How to Touch Yourself Through a Global Crisis
I started touching myself differently during the pandemic.
At least, I tried to.
At first it was the same old orgasmic sneezes I’ve grown used to in times of stress – compulsive, self-soothing, like a warm mug of tea or a smooth stone rubbed between your fingers – the touch of my pussy both grounding and escapist while we waited for the world to unfold fresh horrors.
In times of uncertainty masturbation becomes a sure thing.
But as the state of lockdown became more and more ongoing, seemingly more endless. As the slow flood of panic swelled itself into my bones and I realized, no one was going to be touching me but me for a very long time, I decided that maybe I needed to replace habit with intention. Put some care into the way I was touching myself the same way any lover worth their salt in second dates would do.
I started by trying to touch myself with the intention to feel, not just to come. Laying out on my back in the afternoon I tried to really distinguish the shapes and curves of my body. To notice where the skin was thinnest, which spots tickled, which spots gave way to hair. Gave way to moisture. To textures that were altogether different from one another. And to breathe.
Breathing felt very loaded during lockdown. Breathing in my house. Breathing through a mask. Breathing in an empty backyard or breathing in a crowd of furtive eyes and 6 foot traffic tangoes.
I tried to breathe into my body, instead of pushing air upward into my chest the way I usually did when grasping for an orgasm. I tried to listen to my breath and the way it mingled with sound when I let my fingers find my vulva.
I read an article about how to bridge intimacy with a long distance partner in times of lockdown and I applied the practices to myself. I recorded a voice memo of me touching myself and played it back for myself later.

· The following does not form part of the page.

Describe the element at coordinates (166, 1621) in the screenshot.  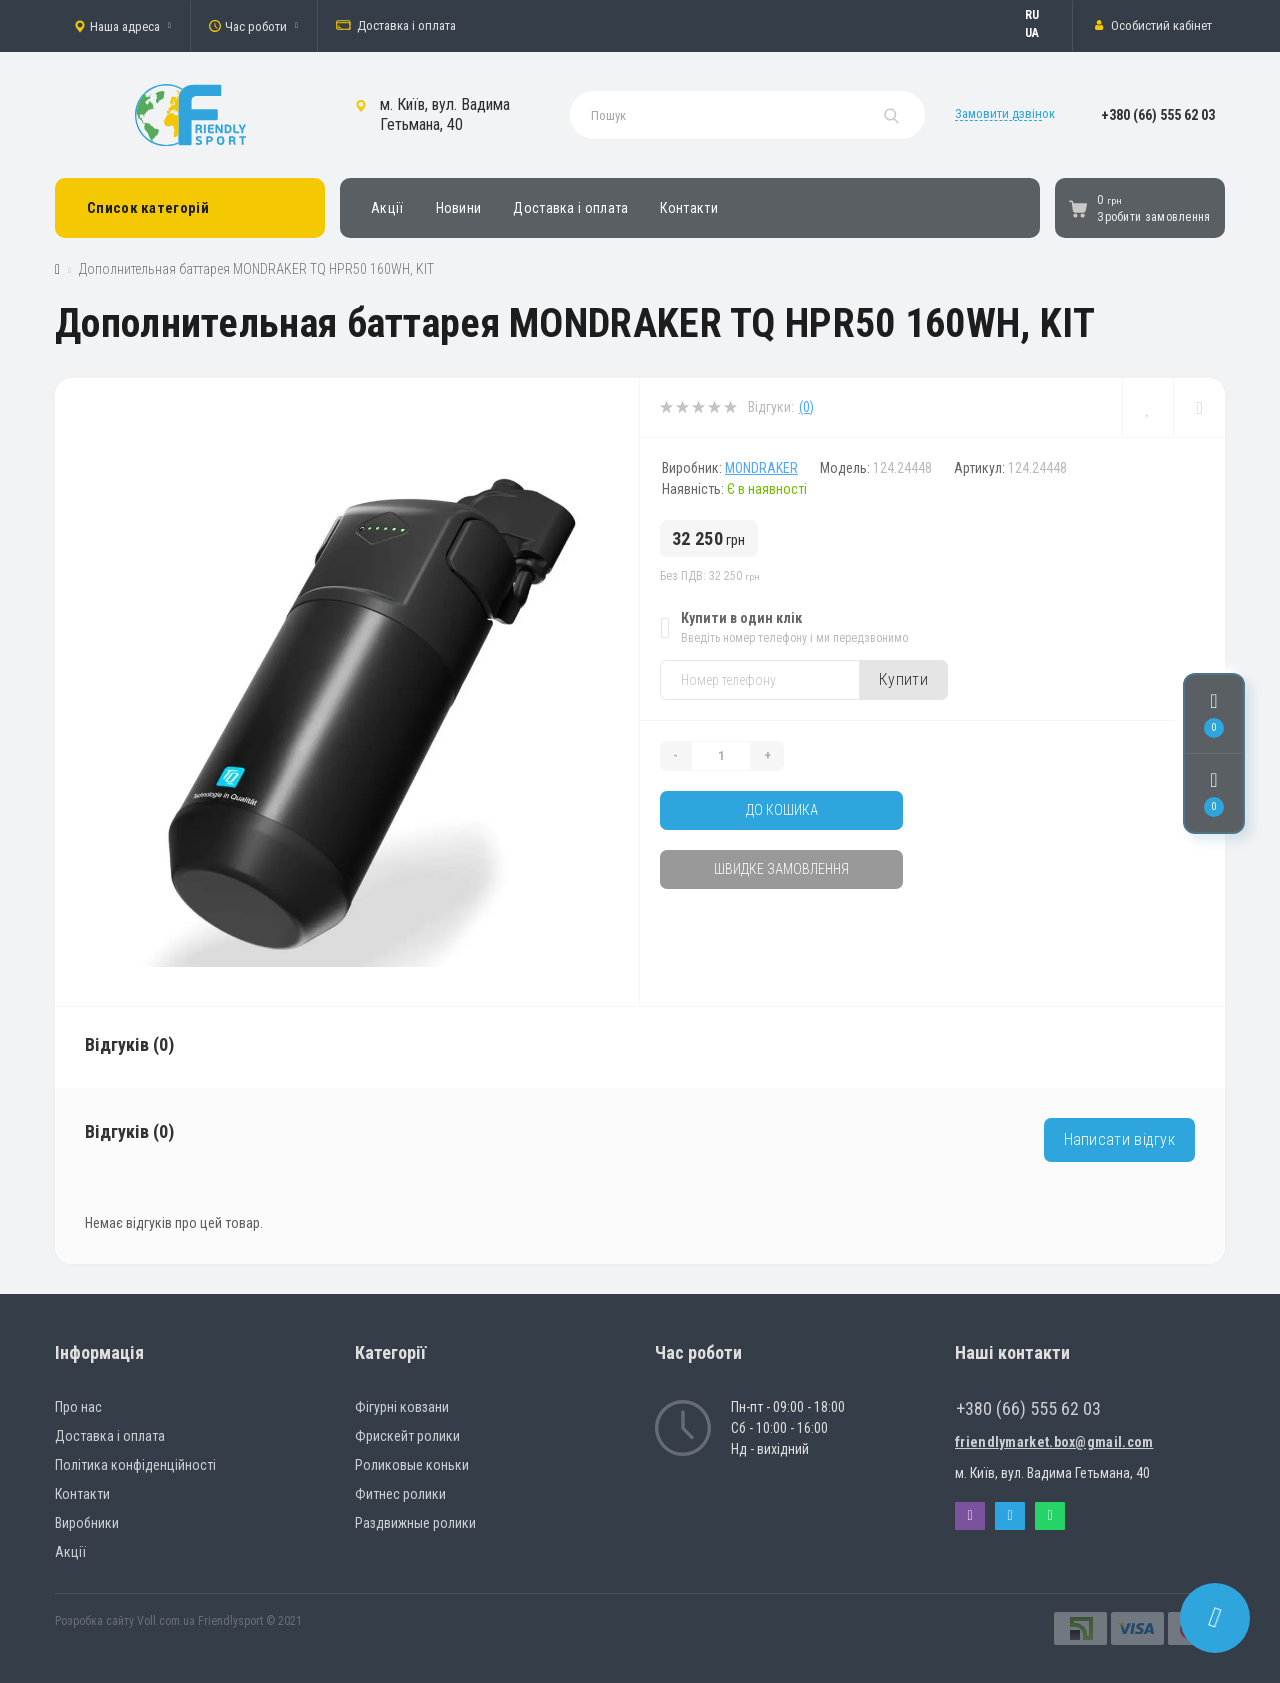
I see `Voll.com.ua` at that location. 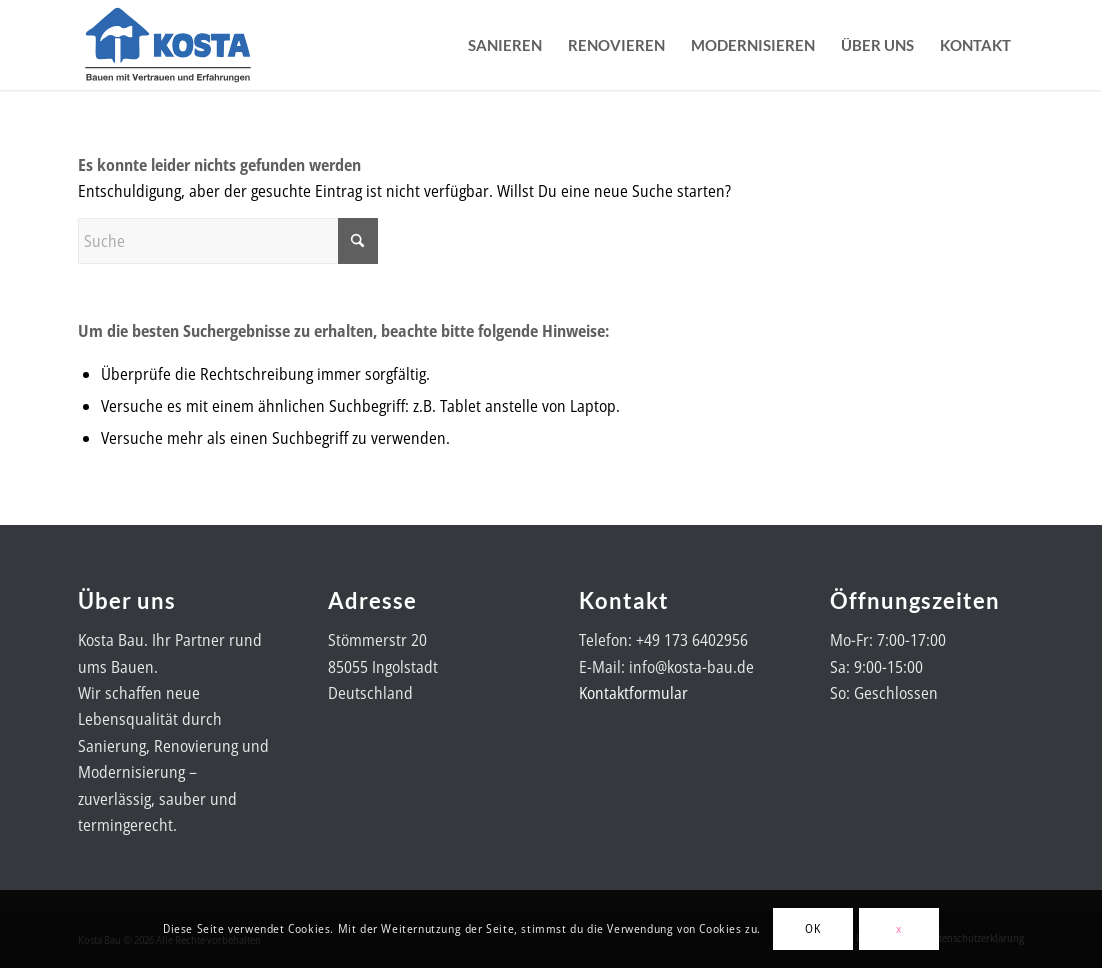 What do you see at coordinates (168, 45) in the screenshot?
I see `[Kosta-Bau-Logo]` at bounding box center [168, 45].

Recycling arousal, I discovered how much I loved the sound of my breath when I was getting close.
I started writing erotica when my job had me sitting in a 5x10 vestibule doing Covid safety check-ins for the health clinic I was working for. Something I hadn’t done for many years, and not regularly since I was maybe 12 or 13, I wrote out long fantasies of lovers and trysts and laces being hastily torn from bodices, leather being slid past flesh and I remembered what it felt like to be turned on by your own creative concoctions. When I would get home sometimes I would read these erotic one offs out loud just to hear those words fill the space. I recorded some of these too and played them back. I was good at writing sex. I wished I was able to have it but you know. Lemons. Lemonade.
I knew at the start of quarantine that I would never take for granted being able to touch people. Now that we’re starting to come out of strict lockdown, I want to hold on to how I started to touch myself.
Too often masturbation is treated as a sort of stand-in or substitute for partnered sex, instead of allowing it to stand on its own. I want to hold on to the slowness that I approached it with, the time I took. I want to hold on to the fantasies I curated during quarantine. Will I ever share them with a partner? Maybe. But more importantly I want to weave them more intimately to my own experience of sex moving forward.
I’ve had sex a few times now.
I made out with a stranger.
It was actually the hugging that brought me to tears.
As many people have pointed out, the idea of any kind of “return to normal” is a frightening trap of white supremacist capitalism. This extends into our sexual selves also. How quickly could we revert to a transactional, commodity model of sex, if we aren’t careful? Where sex becomes a bartering chip for social value and status, little else?
As much as I missed sex during lockdown. As hungry for it as I was, I don’t want to have sex the ways I was having it before the pandemic. Reflexively. Casually, sometimes to the point of self-abandonment. As giddy as I am that I'll once again be able to connect with another person, I don’t want touching another person to be a way of forgetting myself.
And I certainly don’t want to be so excited to run into someone else’s arms that I forget what I learned in my own.